§ **WHAT YOU SHOULD DO**
Retype exactly what runs from the first line of the data to the line with "places sont trustées par des", keeping both of those lines and skipping pictures.

◇ ◇ ◇ ◇ ◇ ◇ ◇

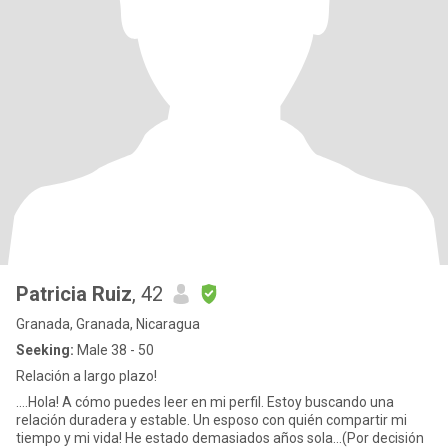
Patricia Ruiz
, 42
Granada, Granada, Nicaragua
Seeking:
Male 38 - 50
Relación a largo plazo!
....Hola! A cómo puedes leer en mi perfil. Estoy buscando una
relación duradera y estable. Un esposo con quién compartir mi
tiempo y mi vida! He estado demasiados años sola...(Por decisión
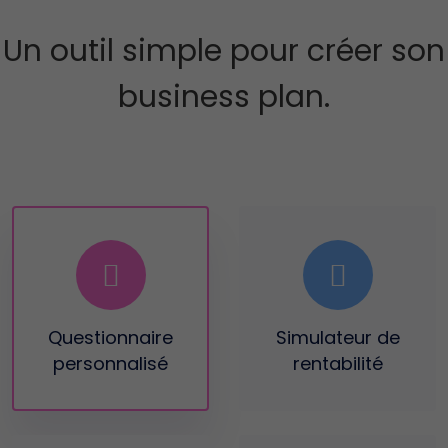
Un outil simple pour créer son
business plan.
Questionnaire
Simulateur
de
personnalisé
rentabilité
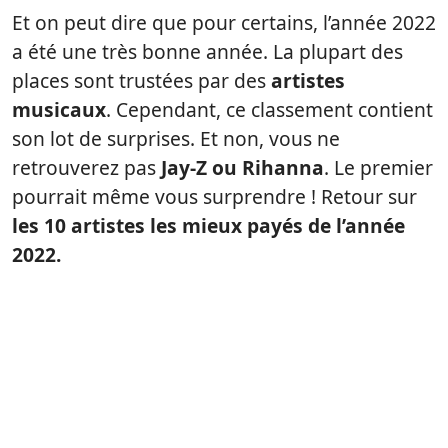
Et on peut dire que pour certains, l’année 2022
a été une très bonne année. La plupart des
places sont trustées par des
artistes
musicaux
. Cependant, ce classement contient
son lot de surprises. Et non, vous ne
retrouverez pas
Jay-Z ou Rihanna
. Le premier
pourrait même vous surprendre ! Retour sur
les 10 artistes les mieux payés de l’année
2022.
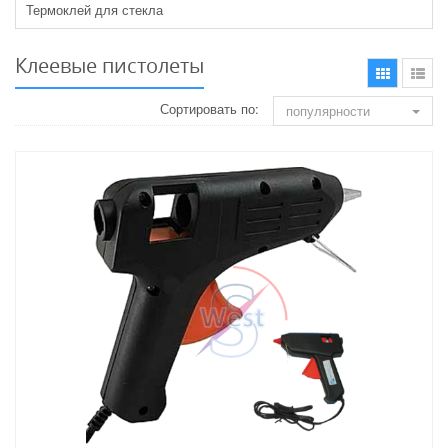
Термоклей для стекла
Клеевые пистолеты
Сортировать по:
популярности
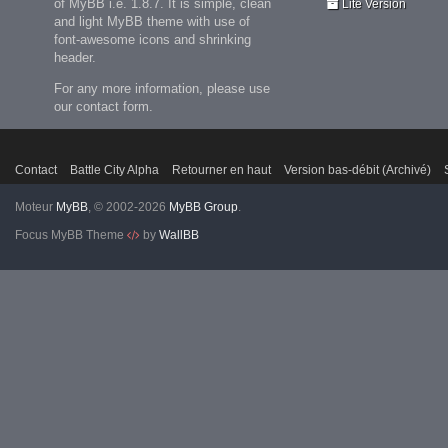
of MyBB i.e. 1.8.7. It is simple, clean
Lite Version
and light MyBB theme with use of
font-awesome icons and shrinking
header.
For any more information, please use
our contact form.
Contact
Battle City Alpha
Retourner en haut
Version bas-débit (Archivé)
Moteur
MyBB
, © 2002-2026
MyBB Group
.
Focus MyBB Theme
by
WallBB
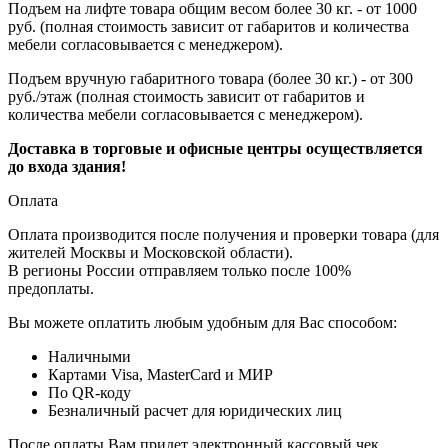
Подъем на лифте товара общим весом более 30 кг. - от 1000
руб. (полная стоимость зависит от габаритов и количества
мебели согласовывается с менеджером).
Подъем вручную габаритного товара (более 30 кг.) - от 300
руб./этаж (полная стоимость зависит от габаритов и
количества мебели согласовывается с менеджером).
Доставка в торговые и офисные центры осуществляется
до входа здания!
Оплата
Оплата производится после получения и проверки товара (для
жителей Москвы и Московской области).
В регионы России отправляем только после 100%
предоплаты.
Вы можете оплатить любым удобным для Вас способом:
Наличными
Картами Visa, MasterCard и МИР
По QR-коду
Безналичный расчет для юридических лиц
После оплаты Вам придет электронный кассовый чек.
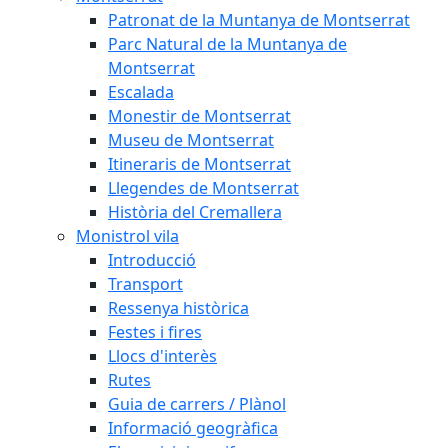
Patronat de la Muntanya de Montserrat
Parc Natural de la Muntanya de
Montserrat
Escalada
Monestir de Montserrat
Museu de Montserrat
Itineraris de Montserrat
Llegendes de Montserrat
Història del Cremallera
Monistrol vila
Introducció
Transport
Ressenya històrica
Festes i fires
Llocs d'interès
Rutes
Guia de carrers / Plànol
Informació geogràfica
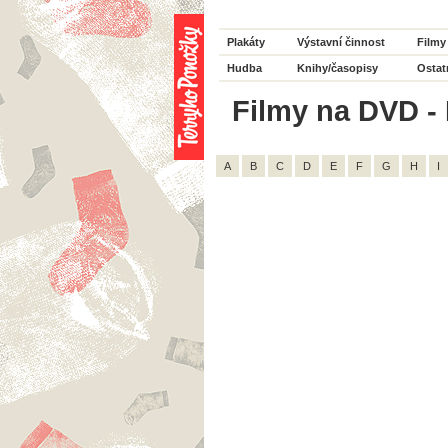
Plakáty
Výstavní činnost
Filmy
Hudba
Knihy/časopisy
Ostat
Filmy na DVD - 
A
B
C
D
E
F
G
H
I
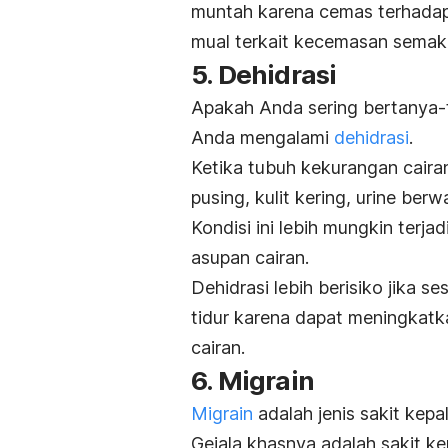
muntah karena cemas terhada
mual terkait kecemasan semaki
5. Dehidrasi
Apakah Anda sering bertanya-
Anda mengalami
dehidrasi
.
Ketika tubuh kekurangan caira
pusing, kulit kering, urine ber
Kondisi ini lebih mungkin terja
asupan cairan.
Dehidrasi lebih berisiko jika 
tidur karena dapat meningkatk
cairan.
6. Migrain
Migrain
adalah jenis sakit kepa
Gejala khasnya adalah sakit kep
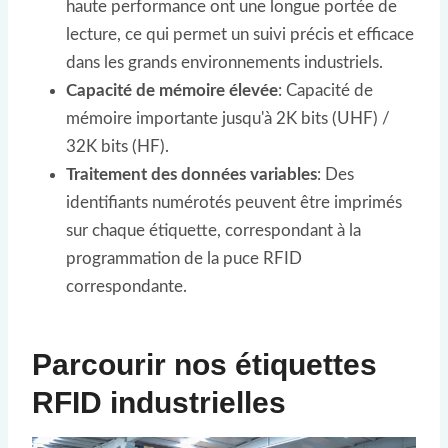
haute performance ont une longue portée de
lecture, ce qui permet un suivi précis et efficace
dans les grands environnements industriels.
Capacité de mémoire élevée
: Capacité de
mémoire importante jusqu'à 2K bits (UHF) /
32K bits (HF).
Traitement des données variables
: Des
identifiants numérotés peuvent être imprimés
sur chaque étiquette, correspondant à la
programmation de la puce RFID
correspondante.
Parcourir nos étiquettes
RFID industrielles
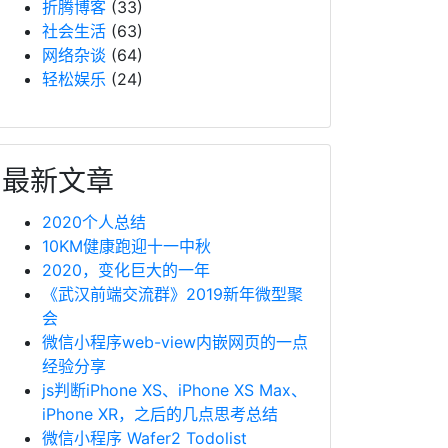
折腾博客
(33)
社会生活
(63)
网络杂谈
(64)
轻松娱乐
(24)
最新文章
2020个人总结
10KM健康跑迎十一中秋
2020，变化巨大的一年
《武汉前端交流群》2019新年微型聚
会
微信小程序web-view内嵌网页的一点
经验分享
js判断iPhone XS、iPhone XS Max、
iPhone XR，之后的几点思考总结
微信小程序 Wafer2 Todolist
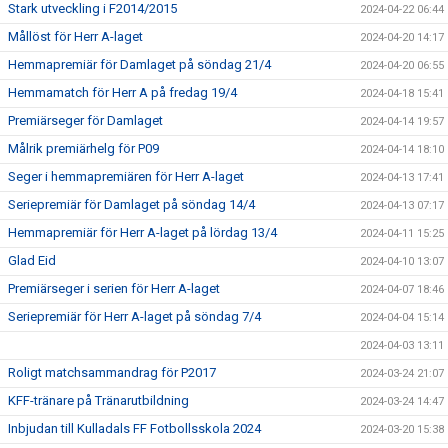
Stark utveckling i F2014/2015
2024-04-22 06:44
Mållöst för Herr A-laget
2024-04-20 14:17
Hemmapremiär för Damlaget på söndag 21/4
2024-04-20 06:55
Hemmamatch för Herr A på fredag 19/4
2024-04-18 15:41
Premiärseger för Damlaget
2024-04-14 19:57
Målrik premiärhelg för P09
2024-04-14 18:10
Seger i hemmapremiären för Herr A-laget
2024-04-13 17:41
Seriepremiär för Damlaget på söndag 14/4
2024-04-13 07:17
Hemmapremiär för Herr A-laget på lördag 13/4
2024-04-11 15:25
Glad Eid
2024-04-10 13:07
Premiärseger i serien för Herr A-laget
2024-04-07 18:46
Seriepremiär för Herr A-laget på söndag 7/4
2024-04-04 15:14
2024-04-03 13:11
Roligt matchsammandrag för P2017
2024-03-24 21:07
KFF-tränare på Tränarutbildning
2024-03-24 14:47
Inbjudan till Kulladals FF Fotbollsskola 2024
2024-03-20 15:38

◇ ◇ ◇ ◇ ◇ ◇ ◇

§ **ANSWER SECTION**
Patricia Ruiz
, 42
Granada, Granada, Nicaragua
Seeking:
Male 38 - 50
Relación a largo plazo!
....Hola! A cómo puedes leer en mi perfil. Estoy buscando una
relación duradera y estable. Un esposo con quién compartir mi
tiempo y mi vida! He estado demasiados años sola...(Por decisión
Un outil simple pour créer son
business plan.
Questionnaire
Simulateur
de
personnalisé
rentabilité
Et on peut dire que pour certains, l’année 2022
a été une très bonne année. La plupart des
places sont trustées par des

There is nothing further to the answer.